The LOAD TABLE statement efficiently imports data from a text or binary file into an existing database table. The statement loads data into column indexes created automatically or defined by users.
The permissions needed to execute a LOAD TABLE statement are set on the server command line, using the -gl option. Sybase recommends the -gl all setting, which allows any user to load or unload a table. This is the default setting set by start_iq. If -gl all is set, you must be the owner of the table, have DBA authority, or have ALTER permission, in order to use the LOAD TABLE statement. You also need INSERT permission on the table.
For a description of input file error handling during loads, see the description of the ON FILE ERROR load option in the LOAD TABLE statement in Reference: Statements and Options.
LOAD TABLE supports loading of large object (LOB) data.
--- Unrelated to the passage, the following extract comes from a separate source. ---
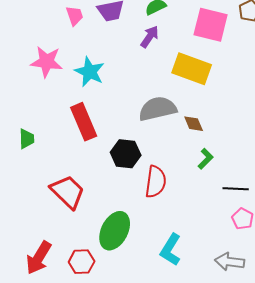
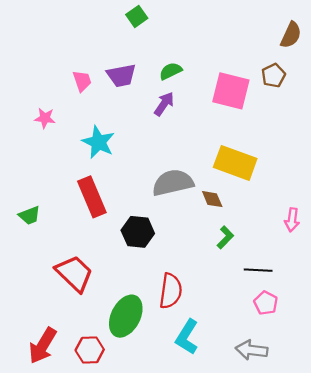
pink star: (47, 62) -> (45, 118), moved, size x0.6
yellow rectangle: (192, 69) -> (235, 163), moved
green trapezoid: (27, 139) -> (30, 215), turned 70
red semicircle: (156, 182) -> (171, 291), moved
See Unstructured Data Analytics in Sybase IQ.
To load large amounts of data, most users create command files. To create a command file, follow the instructions in Chapter 2, “Using Interactive SQL (dbisql),”in the Utility Guide.
When you issue the LOAD TABLE statement for an IQ table, a savepoint occurs automatically before the data is loaded. If the load completes successfully, Sybase IQ releases the savepoint. If the load fails, the transaction rolls back to the savepoint. This approach gives you flexibility in committing transactions. For example, if you issue two LOAD TABLE commands, you can ensure that either both commands commit or neither commits.
When you issue LOAD TABLE for a catalog store table, there is no automatic savepoint. If the load succeeds, it commits automatically. If the load fails, it rolls back. You cannot roll back a successful load of a catalog store table.
For more information on transaction processing, see Chapter 10, “Transactions and Versioning”.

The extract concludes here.